3.4. Pemakaian pupuk hayati.
       Anabaena sp. Adalah salah satu Blue-green Algae yang mampu berasosiasi di dalam ruang daun paku air Azolla (Watanabe, 1984). Salah satu yang menarik dari asosiasi ini adalah kemampuannya memfiksasi nitrogen udara (Backing,1979), sebagaimana disampaikan bahwa hasil penelitian yang dilaksanakan di IRRI Philipina menunjukkan bahwa Azolla mampu memfiksasi 120 kg/ha nitrogen udara dalam waktu 106 hari atau rata-rata 1,10 kg/ha nitrogen udara per hari.  Brotonegoro dan Abdulkadir (1976) juga melaporkan bahwa Azolla mampu memfiksasi nitrogen udara sebesar 7,2 gram/berat kering tanaman per hari. Percobaan yang telah dilakukan Budiyanto dkk. (1993) di areal lahan kering Sawangan Magelang dan Simo Boyolali Jawa Tengah menunjukkan bahwa pemanfaatan biomasa Azolla mampu menggantikan sebagian kebutuhan pupuk nitrogen bagi budidaya tomat dan cabai.
        Di samping itu juga didapati pula sianobakteri bebas yang dapat menghasilkan substansi pembentuk agregat tanah. Jasad mikro ini karena menggunakan matahari sebagai sumber energi, maka pemanfaatannya sebagai bio-soilconditioner secara luas diharapkan biayanya dapat bersaing dengan chemical soil conditioner.
         Pemanfaatan jasad mikro bagi kepentingan pupuk hayati lainnya adalah bakteri bintil akar di antaranya Rhizobium sp. yang berasosiasi simbiotik dengan akar tanaman legum yang mampu memfiksasi nitrogen udara. Jenis Aktinomisetes yang dapat berasosiasi dengan tanaman non-legum yang bentuk asosiasinya dikenal dengan Aktinorizas mampu menginfeksi sel akar tanaman inang (Frankia sp.) dan hidup di dalam korteks bintil akar.
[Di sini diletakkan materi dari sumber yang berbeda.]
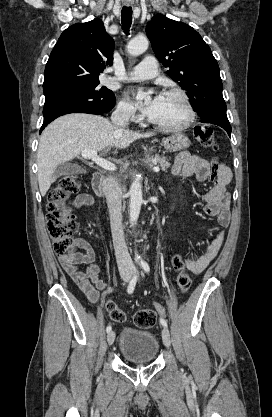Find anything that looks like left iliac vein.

Bintil akar ini dapat dijadikan tambahan sumber nitrogen dalam tanah (Rao, 1994).
        Selain pemanfaatan pupuk hayati di atas, aplikasi mikoriza yang merupakan bentuk asosiasi simbiotik antara fungi dengan akar tanaman patut pula dipertimbangkan jika penggunaannya diarahkan pada lahan-lahan marginal seperti lahan tererosi, tanah masam, lahan kering dan lahan bekas areal usaha pertambangan. Beberapa keuntungan yang diperoleh tanaman inang yang berasosiasi dengan mikoriza ini antara lain mampu meningkatkan efisiensi penyerapan fosfat, serta ketersediaan fosfat menjadi lebih terjamin, karena pengaruh infeksi mikoriza ini berlangsung selama daur hidupnya, dan tanaman inang lebih tahan terhadap patogen dan kekeringan. Satu hal yang menguntungkan dalam aplikasi mikoriza ini adalah bahwa beberapa jenis cendawan mikoriza asosiasinya bersifat tidak terlalu spesifik, dengan demikian membuka peluang berasosiasi dengan banyak jenis tanaman sebagai inangnya, baik Gymnospermae maupun Angiospermae. Oleh karena itu Kabirun (1987) menyatakan bahwa pemanfaatan mikrobia dapat merupakan satu pilihan dalam usaha meningkatkan ketersediaan fosfat dalam tanah.
         

 Lahan produktif semakin berkurang luasnya, sehingga lahan kering di Pulau Jawa khususnya di Jawa Tengah telah menjadi perhatian para pengambil kebijakan.  Di sisi lain, sebaran lahan kering di Jawa Tengah selalu berdekatan dengan pemukiman penduduk yang  bermata pencaharian sebagai petani. Oleh karena itu banyak kebijakan konservasi lahan kering yang mendasarkan pola kebijakannya kepada pertimbangan ekologi dan sosial. Pendapat lain juga menyatakan bahwa permasalahan degradasi kualitas lahan kering merupakan gambaran dari ketidakstabilan dari keseimbangan dinamis  yang muncul di antara komponen-komponen lahan seperti tanah, topografi, vegetasi, organisme, kondisi hidrologi di bawah pengaruh kinerja iklim dan kepadatan penduduk di tempat tersebut. Dari sudut ilmu tanah dan geologi, lahan kering bahkan lebih dipandang sebagai bagian dari proses alam menuju kepada proses gradasi permukaan tanah karena pengaruh gaya gravitasi dengan perantaraan utama erosi. Sedangkan dari sudut agronomi, lahan kering beserta erosi ikutannya dimaknai  sebagai proses penurunan kesuburan tanah yang akhirnya dapat mengurangi produktifitas lahan. Dengan demikian paket teknologi konservasi hendaknya disamping mewakili kepentingan lingkungan juga diupayakan dapat mewakili kepentingan dan peningkatan kesejahteraan penduduk setempat.




BAHAN BACAAN
Adie Muchlish,M. 1995. Kesesuaian Beberapa Genotip Kedelai terhadap Musim dan
                           Elevasi yang berbeda di Lahan Kering dalam Prosiding
                           Pengembangan  Wilayah lahan Kering. Lembaga Penelitian
                           Universitas Lampung : 324-332.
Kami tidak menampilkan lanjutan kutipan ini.